The Promise Ring
Nothing Feels Good
(Jade Tree, 1997)
Le cose ci piace farle come una volta. Prima di ogni matrimonio, quindi, un fidanzamento. Durasse anche due settimane soltanto, la prassi va rispettata. E prima di ogni anello nuziale, quindi, un anello di fidanzamento. L'anello della promessa, lo chiamano a Milwaukee, Wisconsin e nel resto dell'Unione: The Promise Ring. A indossarlo sono concittadini di Fonzie con chiare origini mitteleuropee (Davey Von Bohlen, Jason Gnewikow, Dan Didier, Scott Beschta), ragazzi sensibili e semplici, che vengono dal punk e il punk stesso rivoluzionano con il sorriso sulla faccia. Gettando le basi di un genere che in seguito verrà chiamato emo, uscendone contemporaneamente come presenza unica e a sé stante.

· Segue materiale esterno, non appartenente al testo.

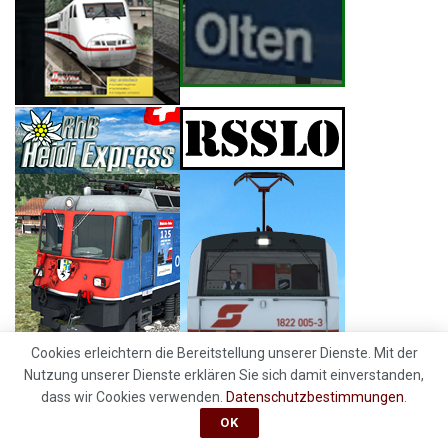
Cookies erleichtern die Bereitstellung unserer Dienste. Mit der
Nutzung unserer Dienste erklären Sie sich damit einverstanden,
dass wir Cookies verwenden.
Datenschutzbestimmungen
.
OK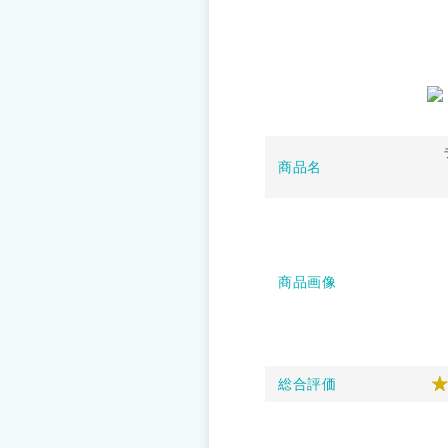
商品名
商品画像
総合評価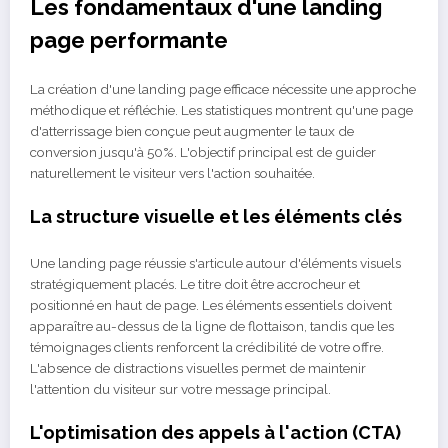
Les fondamentaux d'une landing
page performante
La création d'une landing page efficace nécessite une approche
méthodique et réfléchie. Les statistiques montrent qu'une page
d'atterrissage bien conçue peut augmenter le taux de
conversion jusqu'à 50%. L'objectif principal est de guider
naturellement le visiteur vers l'action souhaitée.
La structure visuelle et les éléments clés
Une landing page réussie s'articule autour d'éléments visuels
stratégiquement placés. Le titre doit être accrocheur et
positionné en haut de page. Les éléments essentiels doivent
apparaître au-dessus de la ligne de flottaison, tandis que les
témoignages clients renforcent la crédibilité de votre offre.
L'absence de distractions visuelles permet de maintenir
l'attention du visiteur sur votre message principal.
L'optimisation des appels à l'action (CTA)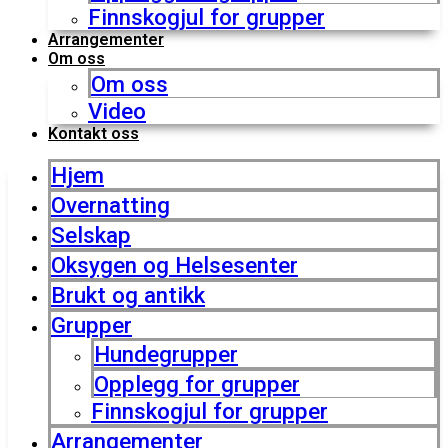
Finnskogjul for grupper
Arrangementer
Om oss
Om oss
Video
Kontakt oss
Hjem
Overnatting
Selskap
Oksygen og Helsesenter
Brukt og antikk
Grupper
Hundegrupper
Opplegg for grupper
Finnskogjul for grupper
Arrangementer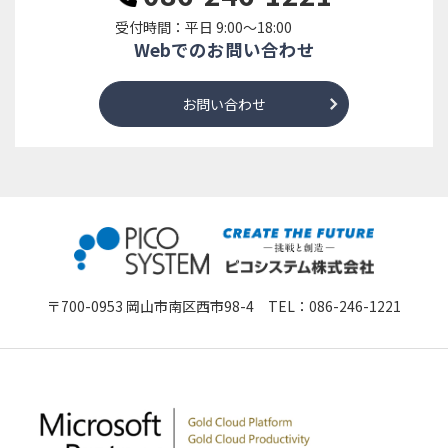
受付時間：平日 9:00～18:00
Webでのお問い合わせ
お問い合わせ
〒700-0953 岡山市南区西市98-4 TEL：
086-246-1221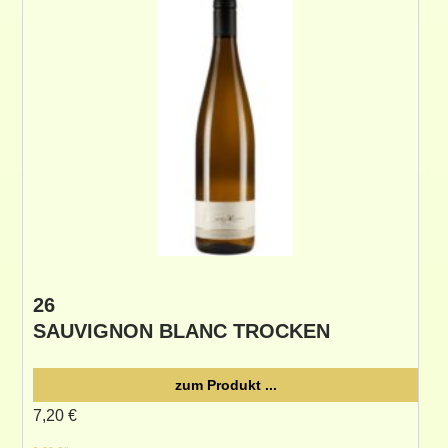
26
SAUVIGNON BLANC TROCKEN
zum Produkt ...
7,20
€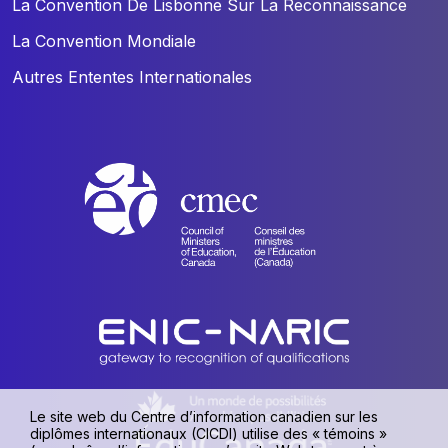
La Convention De Lisbonne Sur La Reconnaissance
La Convention Mondiale
Autres Ententes Internationales
Le site web du Centre d’information canadien sur les
diplômes internationaux (CICDI) utilise des « témoins »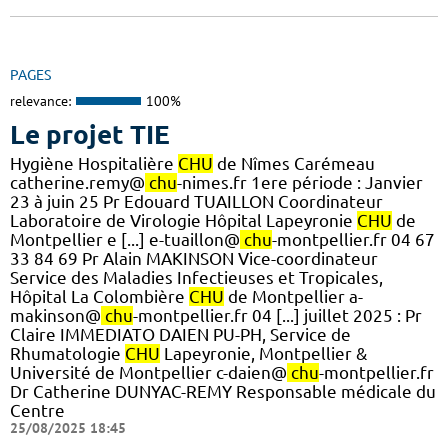
PAGES
relevance:
100%
Le projet TIE
Hygiène Hospitalière
CHU
de Nîmes Carémeau
catherine.remy@
chu
-nimes.fr 1ere période : Janvier
23 à juin 25 Pr Edouard TUAILLON Coordinateur
Laboratoire de Virologie Hôpital Lapeyronie
CHU
de
Montpellier e [...] e-tuaillon@
chu
-montpellier.fr 04 67
33 84 69 Pr Alain MAKINSON Vice-coordinateur
Service des Maladies Infectieuses et Tropicales,
Hôpital La Colombière
CHU
de Montpellier a-
makinson@
chu
-montpellier.fr 04 [...] juillet 2025 : Pr
Claire IMMEDIATO DAIEN PU-PH, Service de
Rhumatologie
CHU
Lapeyronie, Montpellier &
Université de Montpellier c-daien@
chu
-montpellier.fr
Dr Catherine DUNYAC-REMY Responsable médicale du
Centre
25/08/2025 18:45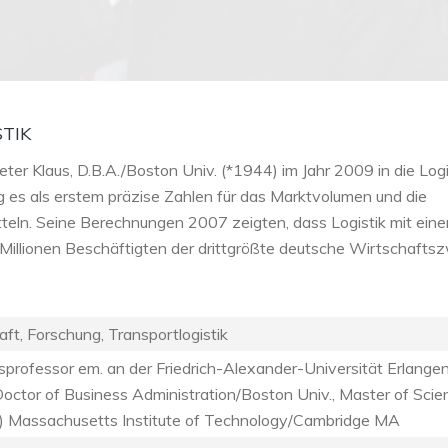
STIK
eter Klaus, D.B.A./Boston Univ. (*1944) im Jahr 2009 in die Logi
es als erstem präzise Zahlen für das Marktvolumen und die
tteln. Seine Berechnungen 2007 zeigten, dass Logistik mit ein
Millionen Beschäftigten der drittgrößte deutsche Wirtschafts
t, Forschung, Transportlogistik
sprofessor em. an der Friedrich-Alexander-Universität Erlange
octor of Business Administration/Boston Univ., Master of Scie
.) Massachusetts Institute of Technology/Cambridge MA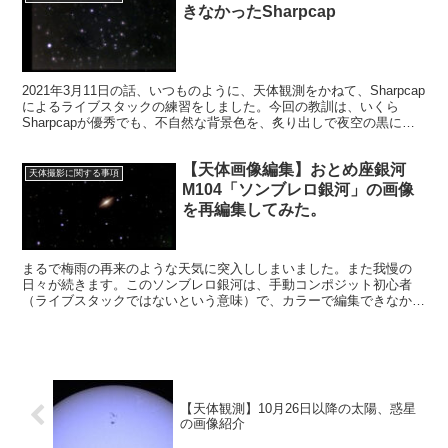
きなかったSharpcap
2021年3月11日の話、いつものように、天体観測をかねて、Sharpcap
によるライブスタックの練習をしました。今回の教訓は、いくら
Sharpcapが優秀でも、不自然な背景色を、炙り出しで夜空の黒に変
えることはできない、限界がある、ということでした。
【天体画像編集】おとめ座銀河
天体撮影に関する事項
M104「ソンブレロ銀河」の画像
を再編集してみた。
まるで梅雨の再来のような天気に突入ししまいました。また我慢の
日々が続きます。このソンブレロ銀河は、手動コンポジット初心者
（ライブスタックではないという意味）で、カラーで編集できなかっ
た時期のもので、スキルの向上を反映させて、どうなるか試そうとい
うものです。
【天体観測】10月26日以降の太陽、惑星
の画像紹介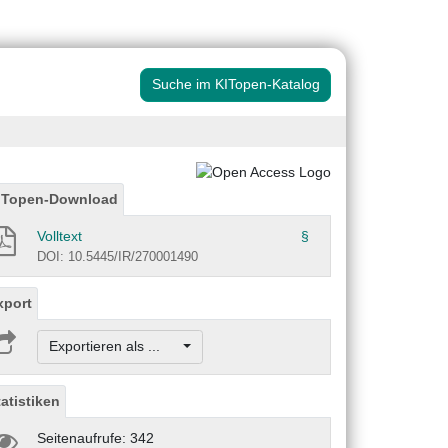
Suche im KITopen-Katalog
ITopen-Download
Volltext
§
DOI: 10.5445/IR/270001490
xport
Exportieren als ...
tatistiken
Seitenaufrufe: 342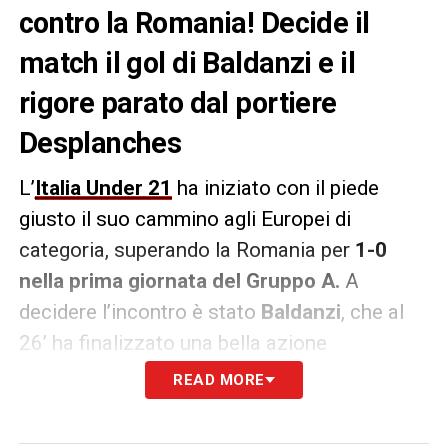
contro la Romania! Decide il
match il gol di Baldanzi e il
rigore parato dal portiere
Desplanches
L’
Italia Under 21
ha iniziato con il piede
giusto il suo cammino agli Europei di
categoria, superando la Romania per
1-0
nella prima giornata del Gruppo A.
A
decidere l’incontro è stato
Baldanzi
, che al
26’ ha finalizzato una bella azione
orchestrata da
Ruggeri
con un sinistro
READ MORE
potente e leggermente deviato. Gli Azzurrini
hanno mostrato solidità e personalità,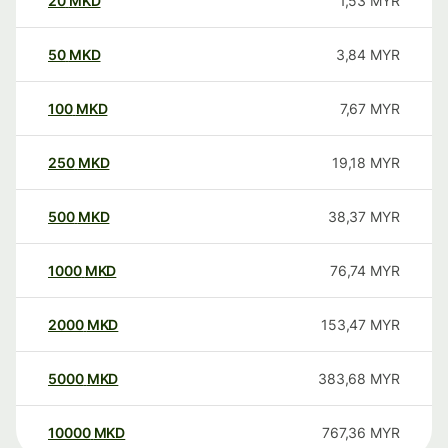
20
MKD
1,53
MYR
50
MKD
3,84
MYR
100
MKD
7,67
MYR
250
MKD
19,18
MYR
500
MKD
38,37
MYR
1000
MKD
76,74
MYR
2000
MKD
153,47
MYR
5000
MKD
383,68
MYR
10000
MKD
767,36
MYR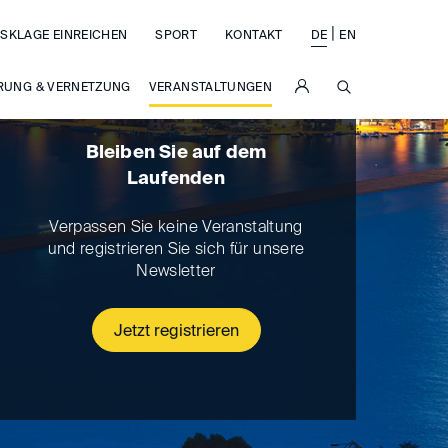
|
SKLAGE EINREICHEN
SPORT
KONTAKT
DE
EN
SUCHE
RUNG & VERNETZUNG
VERANSTALTUNGEN
Bleiben Sie auf dem
Laufenden
Verpassen Sie keine Veranstaltung
und registrieren Sie sich für unsere
Newsletter
Jetzt registrieren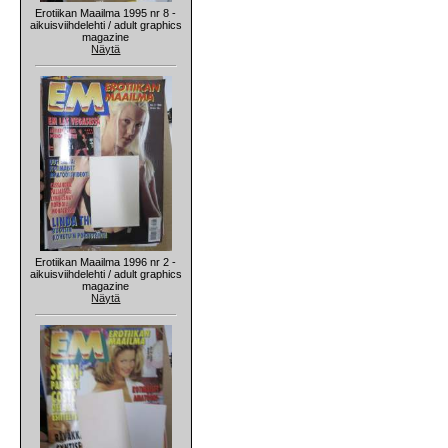
Erotiikan Maailma 1995 nr 8 -
aikuisviihdelehti / adult graphics
magazine
Näytä
Erotiikan Maailma 1996 nr 2 -
aikuisviihdelehti / adult graphics
magazine
Näytä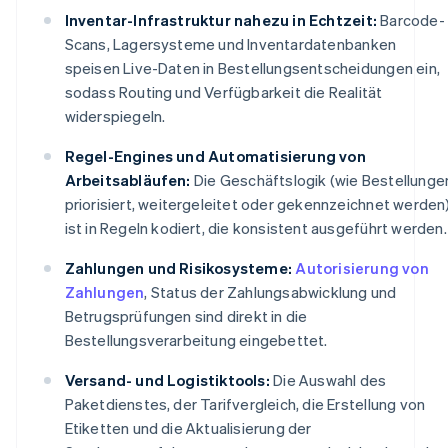
Inventar-Infrastruktur nahezu in Echtzeit:
Barcode-
Scans, Lagersysteme und Inventardatenbanken
speisen Live-Daten in Bestellungsentscheidungen ein,
sodass Routing und Verfügbarkeit die Realität
widerspiegeln.
Regel-Engines und Automatisierung von
Arbeitsabläufen:
Die Geschäftslogik (wie Bestellunge
priorisiert, weitergeleitet oder gekennzeichnet werden
ist in Regeln kodiert, die konsistent ausgeführt werden.
Zahlungen und Risikosysteme:
Autorisierung von
Zahlungen
, Status der Zahlungsabwicklung und
Betrugsprüfungen sind direkt in die
Bestellungsverarbeitung eingebettet.
Versand- und Logistiktools:
Die Auswahl des
Paketdienstes, der Tarifvergleich, die Erstellung von
Etiketten und die Aktualisierung der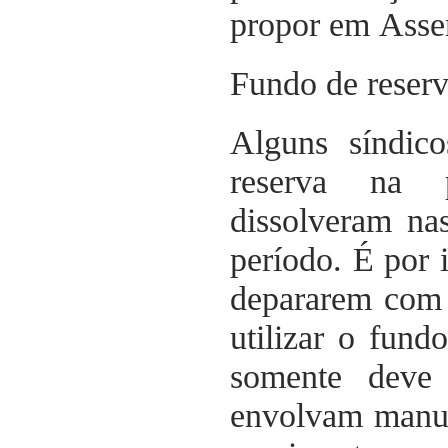
propor em Assem
Fundo de reser
Alguns síndic
reserva na p
dissolveram na
período. É por 
depararem com 
utilizar o fund
somente deve 
envolvam manut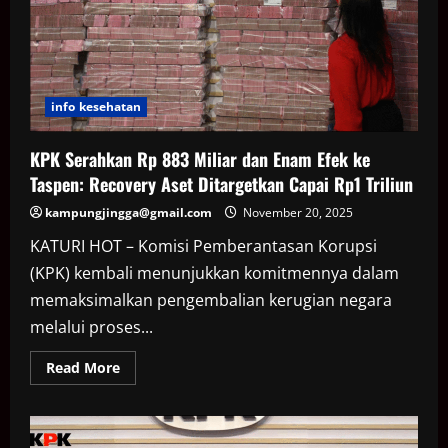
KPK
info kesehatan
KPK Serahkan Rp 883 Miliar dan Enam Efek ke
Taspen: Recovery Aset Ditargetkan Capai Rp1 Triliun
kampungjingga@gmail.com
November 20, 2025
KATURI HOT – Komisi Pemberantasan Korupsi
(KPK) kembali menunjukkan komitmennya dalam
memaksimalkan pengembalian kerugian negara
melalui proses...
Read
Read More
more
about
KPK
Serahkan
Rp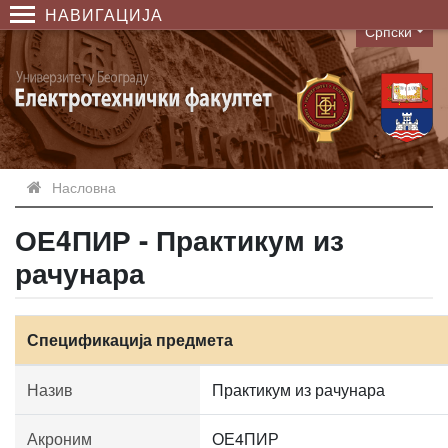
НАВИГАЦИЈА
Српски
Language
Насловна
ОЕ4ПИР - Практикум из
рачунара
Спецификација предмета
Назив
Практикум из рачунара
Акроним
ОЕ4ПИР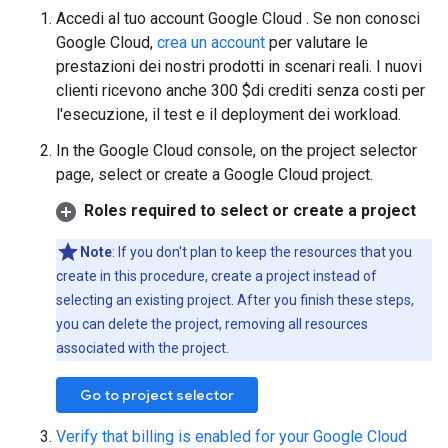
Accedi al tuo account Google Cloud . Se non conosci
Google Cloud,
crea un account
per valutare le
prestazioni dei nostri prodotti in scenari reali. I nuovi
clienti ricevono anche 300 $di crediti senza costi per
l'esecuzione, il test e il deployment dei workload.
In the Google Cloud console, on the project selector
page, select or create a Google Cloud project.
Roles required to select or create a project
Note
: If you don't plan to keep the resources that you
create in this procedure, create a project instead of
selecting an existing project. After you finish these steps,
you can delete the project, removing all resources
associated with the project.
Go to project selector
Verify that billing is enabled for your Google Cloud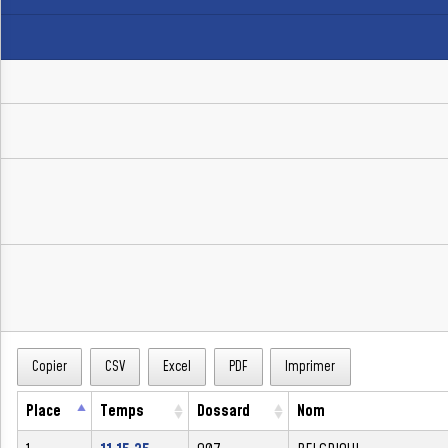
Copier
CSV
Excel
PDF
Imprimer
Place
Temps
Dossard
Nom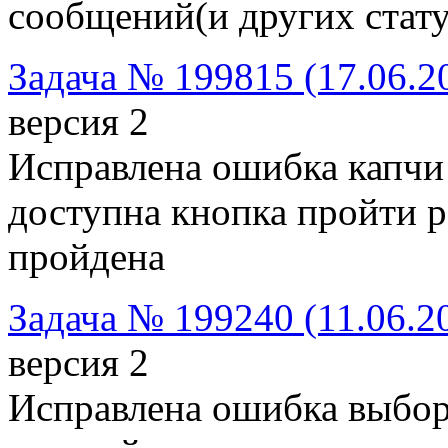
сообщений(и других статус
Задача № 199815 (17.06.2
версия 2
Исправлена ошибка капчи 
доступна кнопка пройти р
пройдена
Задача № 199240 (11.06.2
версия 2
Исправлена ошибка выбор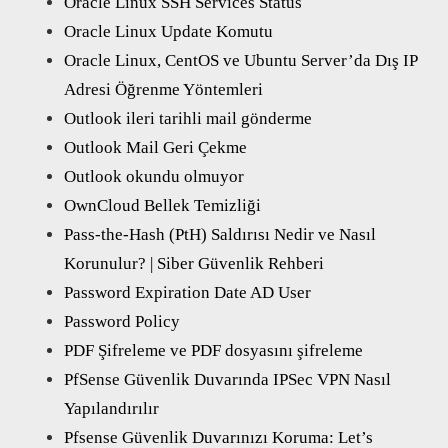
Oracle Linux SSH Services Status
Oracle Linux Update Komutu
Oracle Linux, CentOS ve Ubuntu Server’da Dış IP
Adresi Öğrenme Yöntemleri
Outlook ileri tarihli mail gönderme
Outlook Mail Geri Çekme
Outlook okundu olmuyor
OwnCloud Bellek Temizliği
Pass-the-Hash (PtH) Saldırısı Nedir ve Nasıl
Korunulur? | Siber Güvenlik Rehberi
Password Expiration Date AD User
Password Policy
PDF Şifreleme ve PDF dosyasını şifreleme
PfSense Güvenlik Duvarında IPSec VPN Nasıl
Yapılandırılır
Pfsense Güvenlik Duvarınızı Koruma: Let’s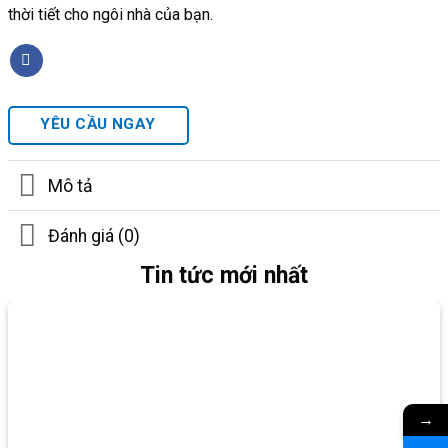
thời tiết cho ngôi nhà của bạn.
YÊU CẦU NGAY
Mô tả
Đánh giá (0)
Tin tức mới nhất
→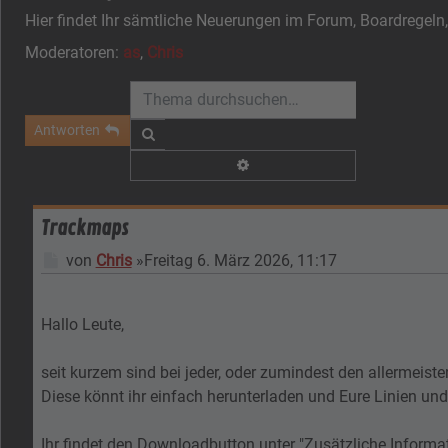
Hier findet Ihr sämtliche Neuerungen im Forum, Boardregeln
Moderatoren:
as
,
Chris
Antworten
Suche
Erweiterte Suche
Trackmaps
Beitrag
von
Chris
»
Freitag 6. März 2026, 11:17
Hallo Leute,
seit kurzem sind bei jeder, oder zumindest den allermeist
Diese könnt ihr einfach herunterladen und Eure Linien un
Ihr findet den Downloadbutton unter "Zusätzliche Informa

Nothing Feels Good è il loro secondo album, ed è un rapido manualetto di grande canzone pop-rock chitarristica americana. Porta nei suoi solchi la poesia acerba degli esordi, i riferimenti testuali che altri ripeteranno alla nausea (la geografia, le autostrade, una certa vita made in Usa semplice, tradizionale ma non tradizionalista), la vena power-pop poi esplicitata dal successivo Very Emergency, il ripiego country e cantautorale dell'atto finale Wood/Water. Racconta la trepidazione dell'amore promesso e la malinconia di quello che chissà perché non funziona come dovrebbe (servisse una sola frase per raccontarveli, eccola: “I'm not as good as the interstates are/I can't take you that far”), definendo una stagione breve e di passaggio, splendida e precaria. Mentre i francobolli si preparavano a cedere il passo, e l'aria vibrava di possibilità. Formidabili quegli anni. The repeat forever moment:
A ventisette secondi dalla fine di Perfect Lines, quando restano solo la voce e la chitarra: “You never wrote in perfect lines/and I never wrote you perfect lines”. E quando l'aiutante automatico di Office spunta in basso a destra e dice: sembra che tu stia scrivendo una lettera, serve aiuto?